Flag overtime, off-the-clock, and meal/rest exposure; note stricter state rules
(daily OT, meal/rest premiums in CA).

### Step 6 — Equity compensation (legal mechanics only)
Identify the instrument — **ISO** (statutory, §422), **NSO**, **RSU**, restricted
stock + **83(b)**, or options under a plan — and paper the grant + vesting + acceleration
+ exercise terms. Hand the **tax mechanics** (AMT on ISO exercise, ordinary income on
NSO/RSU, the 83(b) deadline math, QSBS) to **tax-strategy**. For the cap-table and
409A side, route to `/glaw-structure` and `glaw-pe-vc-counsel`.

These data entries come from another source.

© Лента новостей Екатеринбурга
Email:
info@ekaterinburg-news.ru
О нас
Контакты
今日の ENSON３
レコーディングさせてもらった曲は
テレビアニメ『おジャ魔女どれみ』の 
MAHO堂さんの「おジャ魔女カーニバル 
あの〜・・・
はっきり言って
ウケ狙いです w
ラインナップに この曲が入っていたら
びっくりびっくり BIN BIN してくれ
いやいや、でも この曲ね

### Step 7 — Separations + releases
For a termination: confirm at-will and any exceptions (implied contract, public
policy, discrimination/retaliation pretext), then draft the separation agreement +
**release of claims**. If the employee is **40+**, the ADEA waiver must satisfy
**OWBPA**: 21-day consideration (45 in a group RIF, with the disclosure schedule),
7-day revocation, advice-to-consult-counsel, and no waiver of post-signing claims.
Coordinate any I-9 / work-authorization-driven separation with `/glaw-immigration`.

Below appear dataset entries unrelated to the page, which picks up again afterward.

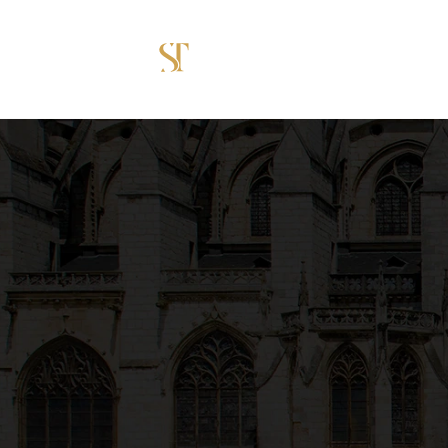
SITES INCONTOURNABL
DÉCOUVRIR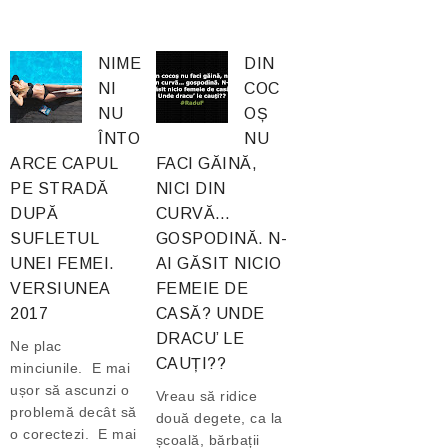
NIME
DIN
NI
COC
NU
OȘ
ÎNTO
NU
ARCE CAPUL
FACI GĂINĂ,
PE STRADĂ
NICI DIN
DUPĂ
CURVĂ…
SUFLETUL
GOSPODINĂ. N-
UNEI FEMEI.
AI GĂSIT NICIO
VERSIUNEA
FEMEIE DE
2017
CASĂ? UNDE
DRACU’ LE
Ne plac
CAUȚI??
minciunile. E mai
ușor să ascunzi o
Vreau să ridice
problemă decât să
două degete, ca la
o corectezi. E mai
școală, bărbații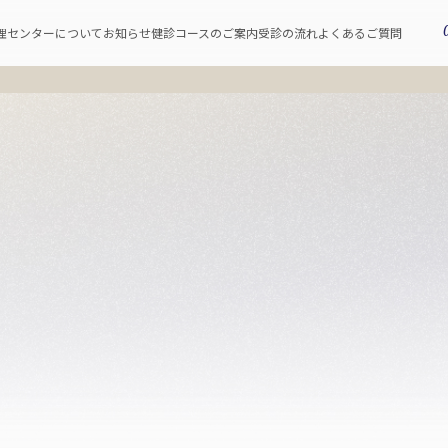
理センターについて
お知らせ
健診コースのご案内
受診の流れ
よくあるご質問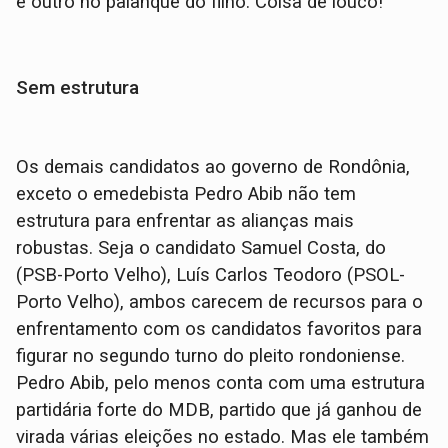
e outro no palanque do filho. Coisa de louco!
Sem estrutura
Os demais candidatos ao governo de Rondônia,
exceto o emedebista Pedro Abib não tem
estrutura para enfrentar as alianças mais
robustas. Seja o candidato Samuel Costa, do
(PSB-Porto Velho), Luís Carlos Teodoro (PSOL-
Porto Velho), ambos carecem de recursos para o
enfrentamento com os candidatos favoritos para
figurar no segundo turno do pleito rondoniense.
Pedro Abib, pelo menos conta com uma estrutura
partidária forte do MDB, partido que já ganhou de
virada várias eleições no estado. Mas ele também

### Step 8 — Anti-discrimination + I-9 compliance pass
Sanity-check every deliverable against **Title VII**, the **ADA** (interactive
process, reasonable accommodation), and the **ADEA**. Confirm I-9/E-Verify and
work-authorization handling; cross-reference `/glaw-immigration` for sponsored or
visa-dependent hires.

### Step 9 — Verify + route to adversarial
Send every covenant/classification/statutory citation through
`/glaw-legal-research` before it ships, and the termination package through
`/glaw-adversarial` (plaintiff's-side employment lawyer as the RED team).

## Deliverables

- Worker-classification determination (controlling test + risk + remediation).
- Hiring instruments: offer letter, employment agreement, contractor agreement, PIIA.
- Employee handbook + acknowledgment.
- Restrictive-covenant package with state-enforceability memo.
- FLSA exempt/non-exempt classification table.
- Equity-grant paper (legal mechanics) with tax handoff noted.
- Separation agreement + OWBPA-compliant release.

## Not legal advice

Every deliverable carries GLAW's UPL footer from `/glaw-ethics-conflicts`. GLAW
produces attorney work-product for a licensed attorney to review, sign, and file;
it does not form an attorney-client relationship and does not practice law.